Quick change to make SYMBOL_REF same cost as CONST_INT in both avr_rtx_cost and avr_operand_rtx_cost gave the desired result 

  22               	/* prologue: function */
  23               	/* frame size = 0 */
  24               	.LM2:
  25 0000 E091 0000 		lds r30,a
  26 0004 F091 0000 		lds r31,(a)+1
  27 0008 EE0F      		lsl r30
  28 000a FF1F      		rol r31
  29 000c E050      		subi r30,lo8(-(data))
  30 000e F040      		sbci r31,hi8(-(data))
  31 0010 8081      		ld r24,Z
  32 0012 9181      		ldd r25,Z+1
  33 0014 0E94 0000 		call foo
  34               	.LM3:
  35 0018 FC01      		movw r30,r24
  36 001a EE0F      		lsl r30
  37 001c FF1F      		rol r31
  38 001e E050      		subi r30,lo8(-(data))
  39 0020 F040      		sbci r31,hi8(-(data))
  40 0022 8081      		ld r24,Z
  41 0024 9181      		ldd r25,Z+1
  42 0026 0E94 0000 		call foo
  43               	/* epilogue start */
  44               	.LM4:
  45 002a 0895      		ret

CONST and LABEL_REF might also have same problem as they cost same as MEM.

But note, if SYMBOL_REF were part of memory address, then it might be better held in register (like Y or Z) - this should be done by checking outer code. With outer code of "MEM" SYMBOL_REF would be more expensive than register. (which might same a few LDS/STS that appear in code)
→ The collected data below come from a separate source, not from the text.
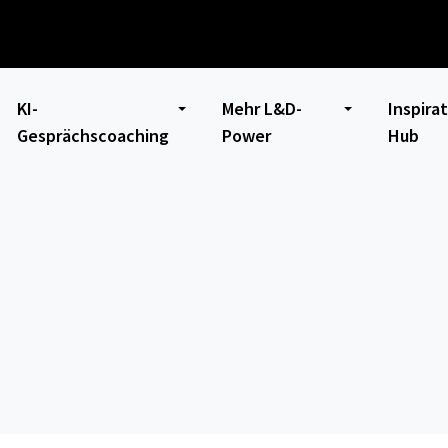
KI-
Mehr L&D-
Inspira
Gesprächscoaching
Power
Hub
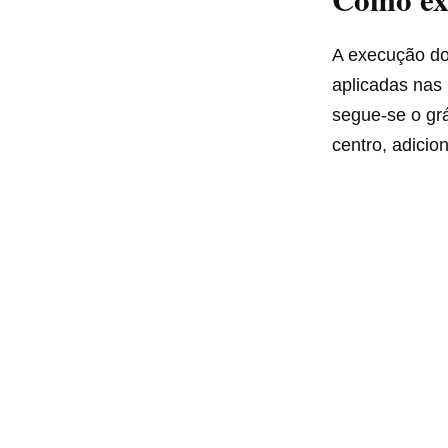
A execução do
aplicadas nas 
segue-se o grá
centro, adicio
Avr_rtx_cost needs some serious work done to correct these are other anomalies in cost assumptions and the recursion on operand costs.
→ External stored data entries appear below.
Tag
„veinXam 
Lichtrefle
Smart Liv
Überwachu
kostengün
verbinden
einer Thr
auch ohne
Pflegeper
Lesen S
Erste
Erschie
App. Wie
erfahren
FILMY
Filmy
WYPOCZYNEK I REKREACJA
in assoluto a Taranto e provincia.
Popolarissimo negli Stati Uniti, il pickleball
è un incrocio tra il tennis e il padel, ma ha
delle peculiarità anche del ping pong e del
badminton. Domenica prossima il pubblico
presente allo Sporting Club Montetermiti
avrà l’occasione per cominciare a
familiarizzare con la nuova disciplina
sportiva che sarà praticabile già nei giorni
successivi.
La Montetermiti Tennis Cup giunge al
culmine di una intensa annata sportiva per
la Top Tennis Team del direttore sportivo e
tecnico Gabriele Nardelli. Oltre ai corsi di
Comment 2 Georg-Johann Lay 2011-10-09 20:49:20 UTC
This is compiled with avr-gcc-4.7.0 -Os -mmcu=avr4 as expected:

bar:
	lds r30,a
	lds r31,a+1
	lsl r30
	rol r31
	subi r30,lo8(-(data))
	sbci r31,hi8(-(data))
	ld r24,Z
	ldd r25,Z+1
	rcall foo
	movw r30,r24
	lsl r30
	rol r31
	subi r30,lo8(-(data))
	sbci r31,hi8(-(data))
	ld r24,Z
	ldd r25,Z+1
	rjmp foo

Thus closing this PR as RESOLVED. For the tail call, see PR34790.